Di Bali kebutuhan pisang pada hari biasa mencapai 50 ton/hari, sedangkan pada hari raya besar kebutuhan pisang dapat mencapai 125 ton/hari. Oleh karena itu, untuk memenuhi permintaan konsumen buah pisang banyak didatangkan dari daerah luar Bali (Antara dan Wirawan, 2013). Sekitar 70 % pemakaian pisang di Bali digunakan untuk kebutuhan ritual keagamaan (Suprapta, 2004), dan sebagian digunakan untuk bahan pangan yang mampu meningkatkan gizi masyarakat (Kasijadi, 2006). Namun banyaknya pemanfaatan tanaman pisang oleh masyarakat Bali belum diikuti dengan upaya pelestariannya secara berkelanjutan. Oleh karena itu perlu dilakukan upaya konservasi terhadap keberadaan kultivar pisang di Bali ini.

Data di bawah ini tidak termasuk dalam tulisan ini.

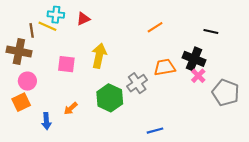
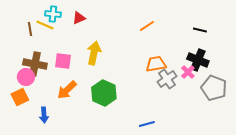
brown cross: (19, 51) -> (35, 64), moved
black cross: (194, 59) -> (198, 60), moved
gray cross: (137, 83) -> (167, 79), moved
orange arrow: (71, 108) -> (67, 90), moved, size x1.5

Salah satu upaya yang mendukung pelestarian kultivar pisang di Bali adalah dengan melakukan inventarisasi keanekaragaman genetik kultivar pisang (Musa sp.) di Bali dengan menggunakan penanda molekuler. Penanda RAPD adalah salah satu penanda molekuler yang akurat dan dapat dilakukan dengan waktu yang relatif singkat untuk menganalisis keragaman genetik (Astarini, 2009). Berbagai penerapan teknik penanda molekuler pada tanaman pisang sudah pernah diterapkan di Indonesia diantaranya pada pisang bergenom B dengan penanda mikrosatelit di Bogor (Windarti, 2009), pada kultivar pisang diploid (AA) dengan penanda RAPD (Random Amplified Polymorphic DNA) dan ISSR (Inter Simple
Sequence Repeat) di Bogor (Suryasari, 2010), serta dengan penanda RFLP (Restriction Fragment Length Polymorphism) di Semarang (Ekasari et al., 2012).

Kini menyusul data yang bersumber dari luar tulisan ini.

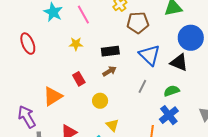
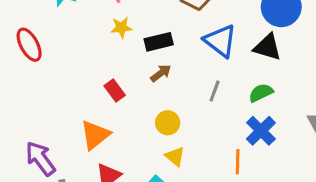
yellow star: (76, 44) -> (121, 27), moved
orange triangle: (53, 96) -> (95, 135), moved
yellow circle: (100, 101) -> (168, 123), moved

Penanda RAPD sering digunakan untuk menganalisis keragaman genetik karena membutuhkan DNA lebih sedikit, regenerasi lebih cepat, dan tidak menggunakan radioisotop (Sudarmi, 2013). Selain itu penanda molekuler RAPD juga dapat digunakan untuk membuat kunci sidik jari DNA (DNA fingerprinting) sebagai usaha dalam membuat database untuk mengidentifikasi suatu tanaman (Santoso et al.,2006; Pharmawati et al., 2016).

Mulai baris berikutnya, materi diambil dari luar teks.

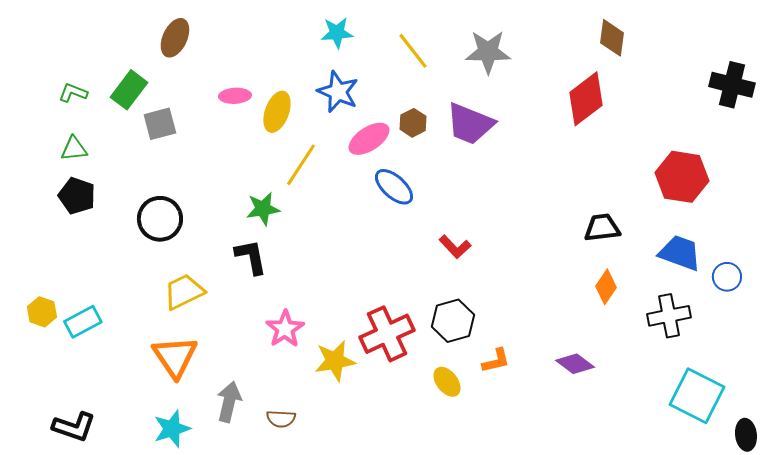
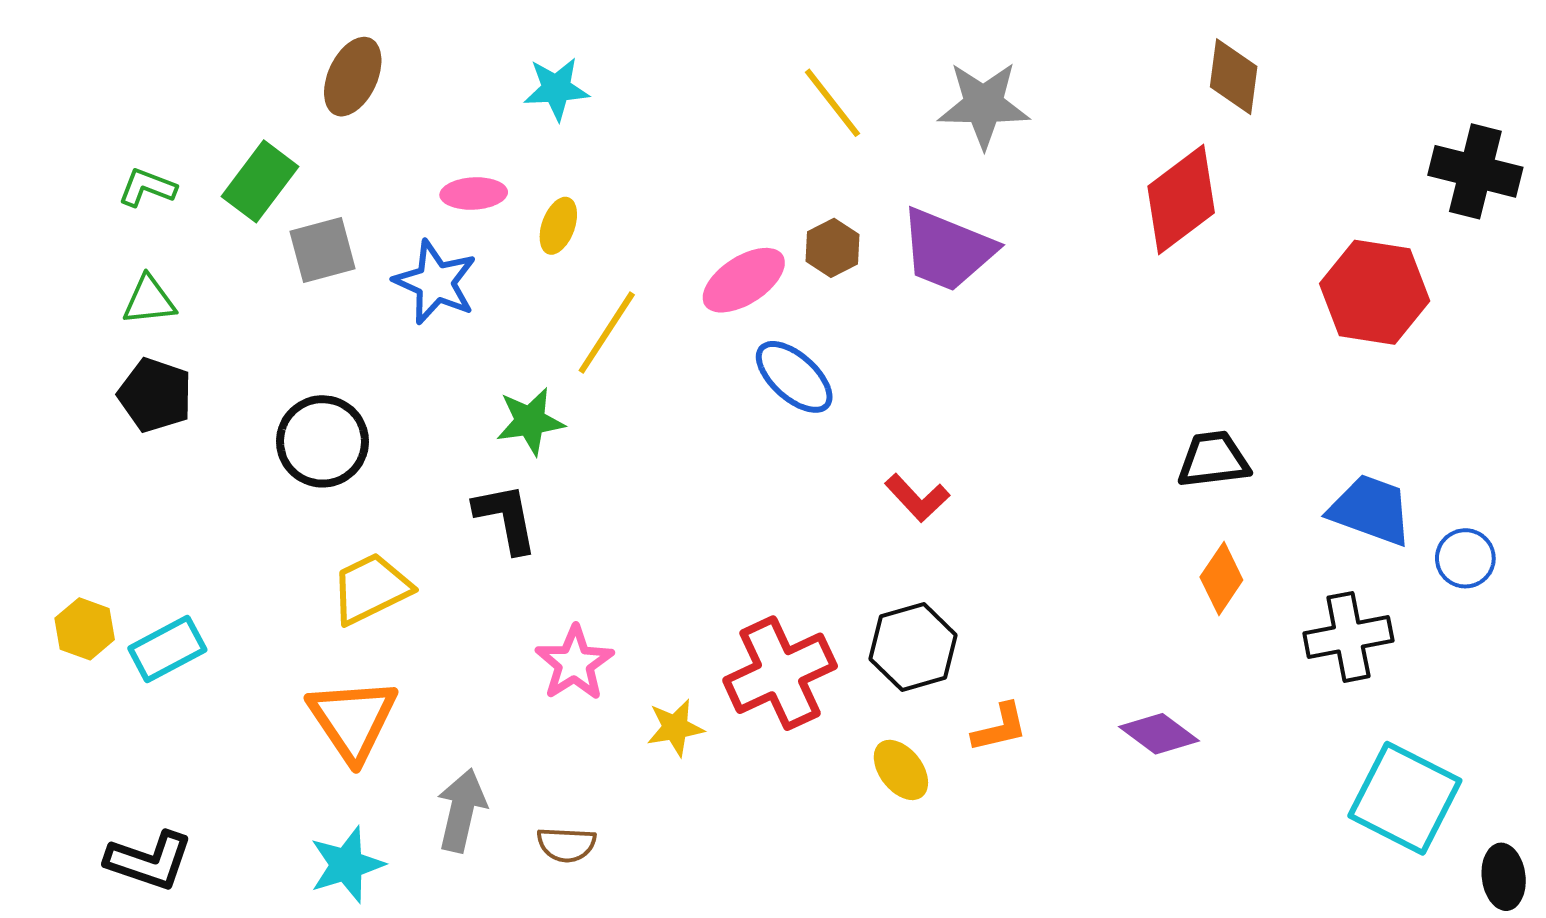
cyan star: (337, 33) -> (556, 89), moved
blue star: (338, 92) -> (435, 282), moved
yellow ellipse: (277, 112) -> (558, 226), size x0.7
red hexagon: (682, 177) -> (1375, 292), moved
yellow star: (335, 361) -> (675, 728), size x0.7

Berdasarkan hal tersebut, maka dalam penelitian ini digunakan penanda RAPD untuk mengidentifikasi keanekaragaman genetik, menentukan hubungan kekerabatan dan menyusun kunci sidik jari DNA kultivar tanaman pisang (Musa sp.) di Bali. Hasil penelitian ini nantinya dapat diperoleh data keragaman genetik kultivar tanaman pisang di Bali berguna untuk informasi dasar dalam perakitan varietas pisang unggul di masa depan.
1.2 Rumusan Masalah
Berdasarkan latar belakang di atas, maka dapat dirumuskan permasalahan sebagai berikut :
1) Bagaimanakah keanekaragaman genetik tanaman pisang (Musa sp.) di Bali berdasarkan penanda RAPD (Random Amplified Polymorphic DNA) ? 2) Bagaimanakah hubungan kekerabatan tanaman pisang (Musa sp.) di Bali
berdasarkan penanda RAPD (Random Amplified Polymorphic DNA) ? 3) Bagaimanakah kunci sidik jari DNA tanaman pisang (Musa sp.) di Bali
1.3 Tujuan Penelitian
Tujuan penelitian ini adalah :
1) Untuk mengetahui keanekaragaman genetik tanaman pisang (Musa sp.) di Bali berdasarkan penanda RAPD (Random Amplified Polymorphic DNA). 2) Untuk mengetahui hubungan kekerabatan tanaman pisang (Musa sp.) di
Bali berdasarkan penanda RAPD (Random Amplified Polymorphic DNA). 3) Untuk menyusun kunci sidik jari DNA tanaman pisang (Musa sp.) di Bali
berdasarkan penanda RAPD (Random Amplified Polymorphic DNA).
1.4 Manfaat Penelitian
Manfaat dari hasil penelitian ini adalah :
1) Memberikan informasi mengenai variasi genetik dan hubungan kekerabatan kultivar tanaman pisang yang tumbuh di Bali.
2) Dapat digunakan untuk mendukung kegiatan konservasi keanekaragaman kultivar tanaman pisang di Bali dalam hal pengembangan varietas dan perakitan bibit unggul pisang lokal Bali di masa depan.
3) Memberikan kemudahan identifikasi studi taksonomi kultivar tanaman pisang di Bali melalui penyusunan kunci sidik jari DNA berbasis penanda molekuler.